• Exercise: All of the data should be output character for character, except the pictures.

Document structure recognition data:

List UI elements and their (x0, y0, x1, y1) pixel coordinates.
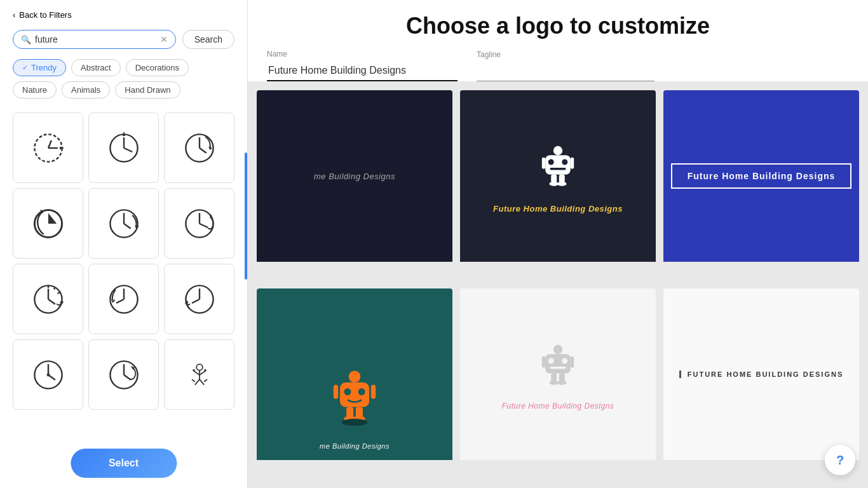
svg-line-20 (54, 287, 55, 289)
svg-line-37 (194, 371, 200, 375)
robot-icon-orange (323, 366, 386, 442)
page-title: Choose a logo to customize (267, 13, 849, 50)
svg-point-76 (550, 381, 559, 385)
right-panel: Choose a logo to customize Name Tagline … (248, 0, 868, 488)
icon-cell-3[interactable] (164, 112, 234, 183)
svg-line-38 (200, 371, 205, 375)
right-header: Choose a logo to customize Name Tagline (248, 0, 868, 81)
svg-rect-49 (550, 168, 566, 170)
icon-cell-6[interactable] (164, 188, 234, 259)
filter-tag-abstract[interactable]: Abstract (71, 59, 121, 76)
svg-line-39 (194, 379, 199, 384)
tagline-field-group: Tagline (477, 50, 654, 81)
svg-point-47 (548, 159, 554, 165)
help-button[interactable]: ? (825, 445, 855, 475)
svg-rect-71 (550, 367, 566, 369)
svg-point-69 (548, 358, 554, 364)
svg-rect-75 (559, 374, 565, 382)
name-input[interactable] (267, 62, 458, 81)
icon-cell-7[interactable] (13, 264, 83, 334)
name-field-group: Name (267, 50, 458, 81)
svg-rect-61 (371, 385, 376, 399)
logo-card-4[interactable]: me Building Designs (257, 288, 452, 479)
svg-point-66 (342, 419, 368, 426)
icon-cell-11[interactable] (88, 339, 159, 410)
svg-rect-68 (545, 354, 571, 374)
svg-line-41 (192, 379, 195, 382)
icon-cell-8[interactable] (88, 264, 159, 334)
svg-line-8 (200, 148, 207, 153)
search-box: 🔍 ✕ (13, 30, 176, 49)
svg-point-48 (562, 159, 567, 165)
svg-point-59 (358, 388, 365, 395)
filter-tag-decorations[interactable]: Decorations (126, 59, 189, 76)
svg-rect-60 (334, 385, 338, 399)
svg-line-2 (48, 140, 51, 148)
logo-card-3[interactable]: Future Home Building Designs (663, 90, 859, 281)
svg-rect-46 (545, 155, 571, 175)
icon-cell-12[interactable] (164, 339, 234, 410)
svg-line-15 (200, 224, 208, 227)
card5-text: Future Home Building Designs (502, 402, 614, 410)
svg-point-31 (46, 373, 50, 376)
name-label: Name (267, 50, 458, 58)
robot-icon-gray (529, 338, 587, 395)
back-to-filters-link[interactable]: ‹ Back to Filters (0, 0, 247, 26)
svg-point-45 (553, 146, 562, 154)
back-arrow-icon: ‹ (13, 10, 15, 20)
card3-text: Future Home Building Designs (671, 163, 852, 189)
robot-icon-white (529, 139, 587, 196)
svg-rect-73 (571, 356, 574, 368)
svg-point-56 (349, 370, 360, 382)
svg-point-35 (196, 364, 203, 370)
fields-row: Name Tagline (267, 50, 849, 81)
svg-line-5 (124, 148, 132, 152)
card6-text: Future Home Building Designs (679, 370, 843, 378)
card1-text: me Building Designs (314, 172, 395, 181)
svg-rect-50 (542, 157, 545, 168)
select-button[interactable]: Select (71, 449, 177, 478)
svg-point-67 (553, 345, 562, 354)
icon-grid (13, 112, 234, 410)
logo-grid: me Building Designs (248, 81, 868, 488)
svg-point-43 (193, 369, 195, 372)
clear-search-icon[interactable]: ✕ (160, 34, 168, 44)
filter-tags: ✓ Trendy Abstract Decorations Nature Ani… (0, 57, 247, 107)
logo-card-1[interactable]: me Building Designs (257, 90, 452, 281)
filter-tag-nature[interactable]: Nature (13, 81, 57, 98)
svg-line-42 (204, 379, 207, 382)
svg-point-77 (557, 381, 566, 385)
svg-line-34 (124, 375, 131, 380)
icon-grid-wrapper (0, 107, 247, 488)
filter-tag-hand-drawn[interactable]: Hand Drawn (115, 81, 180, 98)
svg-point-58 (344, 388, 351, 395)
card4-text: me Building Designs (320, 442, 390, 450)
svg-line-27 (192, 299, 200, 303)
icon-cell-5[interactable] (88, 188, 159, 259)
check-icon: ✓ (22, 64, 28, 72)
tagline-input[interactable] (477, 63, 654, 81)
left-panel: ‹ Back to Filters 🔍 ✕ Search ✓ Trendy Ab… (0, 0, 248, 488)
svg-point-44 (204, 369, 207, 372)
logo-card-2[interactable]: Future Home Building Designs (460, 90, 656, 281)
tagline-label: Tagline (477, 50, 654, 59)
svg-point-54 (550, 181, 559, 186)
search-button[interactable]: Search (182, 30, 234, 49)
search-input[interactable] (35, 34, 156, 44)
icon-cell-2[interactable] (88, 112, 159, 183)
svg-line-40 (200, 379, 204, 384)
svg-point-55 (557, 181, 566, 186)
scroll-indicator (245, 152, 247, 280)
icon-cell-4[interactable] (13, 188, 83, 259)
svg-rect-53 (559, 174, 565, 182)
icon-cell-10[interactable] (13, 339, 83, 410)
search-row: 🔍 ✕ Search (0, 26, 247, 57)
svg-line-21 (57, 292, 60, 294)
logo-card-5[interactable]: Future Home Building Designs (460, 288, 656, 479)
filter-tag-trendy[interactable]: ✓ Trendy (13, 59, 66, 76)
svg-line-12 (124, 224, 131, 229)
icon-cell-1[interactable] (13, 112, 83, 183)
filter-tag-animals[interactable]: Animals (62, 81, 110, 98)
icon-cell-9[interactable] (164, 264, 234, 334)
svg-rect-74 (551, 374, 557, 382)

• Solution to the exercise:
List UI elements and their (x0, y0, x1, y1) pixel coordinates.
svg-line-20 (54, 287, 55, 289)
svg-line-37 (194, 371, 200, 375)
robot-icon-orange (323, 366, 386, 442)
page-title: Choose a logo to customize (267, 13, 849, 50)
svg-point-76 (550, 381, 559, 385)
right-panel: Choose a logo to customize Name Tagline … (248, 0, 868, 488)
icon-cell-3[interactable] (164, 112, 234, 183)
svg-line-38 (200, 371, 205, 375)
right-header: Choose a logo to customize Name Tagline (248, 0, 868, 81)
svg-rect-49 (550, 168, 566, 170)
icon-cell-6[interactable] (164, 188, 234, 259)
filter-tag-abstract[interactable]: Abstract (71, 59, 121, 76)
svg-line-39 (194, 379, 199, 384)
tagline-field-group: Tagline (477, 50, 654, 81)
svg-point-47 (548, 159, 554, 165)
help-button[interactable]: ? (825, 445, 855, 475)
svg-rect-71 (550, 367, 566, 369)
svg-point-69 (548, 358, 554, 364)
svg-rect-75 (559, 374, 565, 382)
name-input[interactable] (267, 62, 458, 81)
icon-cell-7[interactable] (13, 264, 83, 334)
name-field-group: Name (267, 50, 458, 81)
svg-rect-61 (371, 385, 376, 399)
logo-card-4[interactable]: me Building Designs (257, 288, 452, 479)
svg-point-66 (342, 419, 368, 426)
icon-cell-11[interactable] (88, 339, 159, 410)
svg-rect-68 (545, 354, 571, 374)
svg-line-41 (192, 379, 195, 382)
icon-cell-8[interactable] (88, 264, 159, 334)
svg-line-8 (200, 148, 207, 153)
search-box: 🔍 ✕ (13, 30, 176, 49)
svg-point-48 (562, 159, 567, 165)
svg-point-59 (358, 388, 365, 395)
filter-tag-decorations[interactable]: Decorations (126, 59, 189, 76)
svg-rect-60 (334, 385, 338, 399)
svg-line-2 (48, 140, 51, 148)
logo-card-3[interactable]: Future Home Building Designs (663, 90, 859, 281)
svg-rect-46 (545, 155, 571, 175)
icon-cell-12[interactable] (164, 339, 234, 410)
svg-line-15 (200, 224, 208, 227)
card5-text: Future Home Building Designs (502, 402, 614, 410)
svg-point-31 (46, 373, 50, 376)
name-label: Name (267, 50, 458, 58)
robot-icon-gray (529, 338, 587, 395)
back-to-filters-link[interactable]: ‹ Back to Filters (0, 0, 247, 26)
svg-point-45 (553, 146, 562, 154)
back-arrow-icon: ‹ (13, 10, 15, 20)
card3-text: Future Home Building Designs (671, 163, 852, 189)
robot-icon-white (529, 139, 587, 196)
svg-rect-73 (571, 356, 574, 368)
svg-point-56 (349, 370, 360, 382)
svg-point-35 (196, 364, 203, 370)
fields-row: Name Tagline (267, 50, 849, 81)
svg-line-5 (124, 148, 132, 152)
card6-text: Future Home Building Designs (679, 370, 843, 378)
card1-text: me Building Designs (314, 172, 395, 181)
svg-rect-50 (542, 157, 545, 168)
select-button[interactable]: Select (71, 449, 177, 478)
svg-point-67 (553, 345, 562, 354)
icon-grid (13, 112, 234, 410)
logo-grid: me Building Designs (248, 81, 868, 488)
svg-point-43 (193, 369, 195, 372)
clear-search-icon[interactable]: ✕ (160, 34, 168, 44)
filter-tags: ✓ Trendy Abstract Decorations Nature Ani… (0, 57, 247, 107)
logo-card-1[interactable]: me Building Designs (257, 90, 452, 281)
filter-tag-nature[interactable]: Nature (13, 81, 57, 98)
svg-line-42 (204, 379, 207, 382)
svg-point-77 (557, 381, 566, 385)
svg-line-34 (124, 375, 131, 380)
icon-grid-wrapper (0, 107, 247, 488)
filter-tag-hand-drawn[interactable]: Hand Drawn (115, 81, 180, 98)
svg-point-58 (344, 388, 351, 395)
card4-text: me Building Designs (320, 442, 390, 450)
svg-line-27 (192, 299, 200, 303)
icon-cell-5[interactable] (88, 188, 159, 259)
check-icon: ✓ (22, 64, 28, 72)
tagline-input[interactable] (477, 63, 654, 81)
left-panel: ‹ Back to Filters 🔍 ✕ Search ✓ Trendy Ab… (0, 0, 248, 488)
svg-point-44 (204, 369, 207, 372)
logo-card-2[interactable]: Future Home Building Designs (460, 90, 656, 281)
tagline-label: Tagline (477, 50, 654, 59)
svg-point-54 (550, 181, 559, 186)
search-button[interactable]: Search (182, 30, 234, 49)
search-input[interactable] (35, 34, 156, 44)
icon-cell-2[interactable] (88, 112, 159, 183)
svg-line-40 (200, 379, 204, 384)
svg-point-55 (557, 181, 566, 186)
scroll-indicator (245, 152, 247, 280)
icon-cell-4[interactable] (13, 188, 83, 259)
svg-rect-53 (559, 174, 565, 182)
icon-cell-10[interactable] (13, 339, 83, 410)
search-row: 🔍 ✕ Search (0, 26, 247, 57)
svg-line-21 (57, 292, 60, 294)
logo-card-5[interactable]: Future Home Building Designs (460, 288, 656, 479)
filter-tag-trendy[interactable]: ✓ Trendy (13, 59, 66, 76)
svg-line-12 (124, 224, 131, 229)
icon-cell-1[interactable] (13, 112, 83, 183)
filter-tag-animals[interactable]: Animals (62, 81, 110, 98)
icon-cell-9[interactable] (164, 264, 234, 334)
svg-rect-74 (551, 374, 557, 382)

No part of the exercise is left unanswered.